Configuring pgvector as the Vector Database

  1. Edit the Docker Compose file for the example to use pgvector as the vector database.

    Update the environment variables within the chain server service:

    services:
      chain-server:
        container_name: chain-server
        environment:
          APP_VECTORSTORE_NAME: "pgvector"
          APP_VECTORSTORE_URL: "pgvector:5432"
          POSTGRES_PASSWORD: ${POSTGRES_PASSWORD:-password}
          POSTGRES_USER: ${POSTGRES_USER:-postgres}
          POSTGRES_DB: ${POSTGRES_DB:-api}
    

    The preceding example shows the default values for the database user, password, and database. To override the defaults, edit the values in the Docker Compose file, or set the values in the compose.env file.

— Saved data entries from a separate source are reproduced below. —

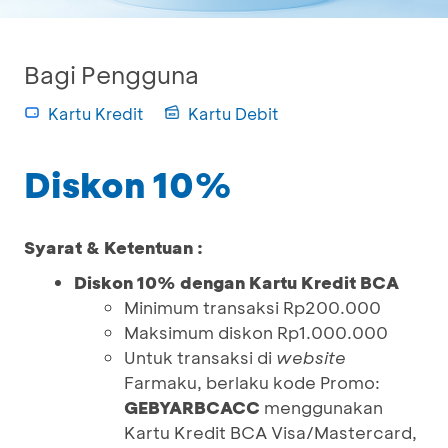
Bagi Pengguna
Kartu Kredit
Kartu Debit
Diskon 10%
Syarat & Ketentuan :
Diskon 10% dengan Kartu Kredit BCA
Minimum transaksi Rp200.000
Maksimum diskon Rp1.000.000
Untuk transaksi di
website
Farmaku, berlaku kode Promo:
GEBYARBCACC
menggunakan
Kartu Kredit BCA Visa/Mastercard,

  2. Optional: Stop the services running

    $ USERID=$(id -u) docker compose --profile local-nim --profile pgvector down
    
  3. Stop and then start the services:

    $ USERID=$(id -u) docker compose --profile local-nim --profile pgvector up -d
    
  4. Optional: View the chain server logs to confirm the vector database.

    1. View the logs:

      $ docker logs -f <rag-example>
      
    2. Try out a query after uploading any document and confirm the log output includes the vector database:

      INFO:example:Ingesting <file-name>.pdf in vectorDB
      INFO:RetrievalAugmentedGeneration.common.utils:Using pgvector as vector store
      INFO:RetrievalAugmentedGeneration.common.utils:Using PGVector collection: <example-name>
      

Alternative LLM Model: Deploy Meta Llama 3 70B Instruct

The Llama 3 70B Instruct model with NVIDIA NIM for LLMs is the only supported alternative model.

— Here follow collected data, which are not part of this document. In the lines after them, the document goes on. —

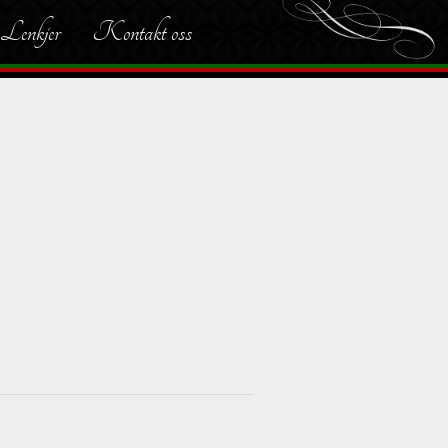
Lenkjer
Kontakt oss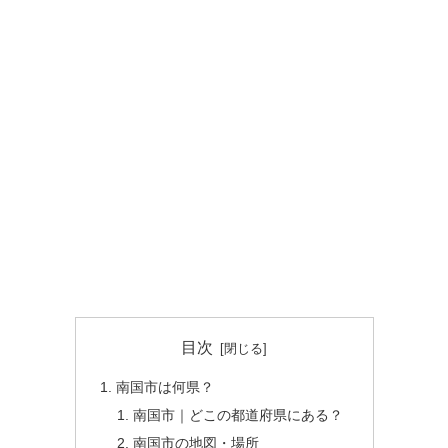
目次
南国市は何県？
南国市｜どこの都道府県にある？
南国市の地図・場所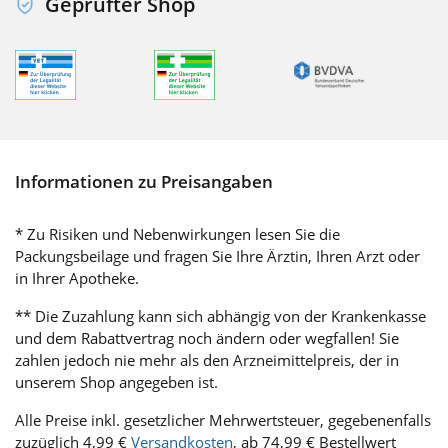
Geprüfter Shop
Informationen zu Preisangaben
* Zu Risiken und Nebenwirkungen lesen Sie die
Packungsbeilage und fragen Sie Ihre Ärztin, Ihren Arzt oder
in Ihrer Apotheke.
** Die Zuzahlung kann sich abhängig von der Krankenkasse
und dem Rabattvertrag noch ändern oder wegfallen! Sie
zahlen jedoch nie mehr als den Arzneimittelpreis, der in
unserem Shop angegeben ist.
Alle Preise inkl. gesetzlicher Mehrwertsteuer, gegebenenfalls
zuzüglich 4,99 €
Versandkosten
, ab 74,99 € Bestellwert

  1. Edit the docker-compose-nim-ms.yaml file and update the image for the nemollm-inference-microservice service.

    Update the image to nvcr.io/nim/meta/llama3-70b-instruct:1.0.0, as shown in the following sample.

    services:
      nemollm-inference:
        container_name: nemollm-inference-microservice
        image: nvcr.io/nim/meta/llama3-70b-instruct:1.0.0
        volumes:
        - ${MODEL_DIRECTORY}:/opt/nim/.cache
        ports:
        - "8000:8000"
        expose:
        - "8000"
        environment:
          NGC_API_KEY: ${NGC_API_KEY}
        shm_size: 20gb
        deploy:
          resources:
            reservations:
              devices:
                - driver: nvidia
                  count: ${INFERENCE_GPU_COUNT:-all}
                  capabilities: [gpu]
          profiles: ["local-nim", "nemo-retriever"]
    
  2. Start the container.

    cd <example_dir>
    docker compose --profile local-nim up -d
    

Custom Chain Server

  1. Clone the repository:

    git lfs clone https://github.com/NVIDIA/GenerativeAIExamples.git
    
  2. After you modify the chain server code, build the image:

    USERID=$(id -u) docker compose build --no-cache chain-server
    
  3. Tag and push the container to a private registry, such as NVIDIA NGC:

    docker tag chain-server:latest nvcr.io/<org-name>/<team-name>/<example-name>:<version>
    
    docker push nvcr.io/<org-name>/<team-name>/<example-name>:<version> 
    
  4. Modify the compose file for the enterprise example to run and set your image for the chain server:

    services:
      chain-server:
        container_name: rag-application-text-chatbot
        image: nvcr.io/<org-name>/<team-name>/<example-name>:<version>
        ...
    
  5. Start the containers by running docker compose up -d.

Additional Resources

Learn more about how to use NVIDIA NIM microservices for RAG through our Deep Learning Institute. Access the course here.

Security considerations

The RAG applications are shared as reference architectures and are provided “as is”. The security of them in production environments is the responsibility of the end users deploying it. When deploying in a production environment, please have security experts review any potential risks and threats (including direct and indirect prompt injection); define the trust boundaries, secure the communication channels, integrate AuthN & AuthZ with appropriate access controls, keep the deployment including the containers up to date, ensure the containers are secure and free of vulnerabilities.

Licenses

By downloading or using this artifact included in the AI Chatbot workflows you agree to the terms of the NVIDIA Software License Agreement and Product-specific Terms for AI products.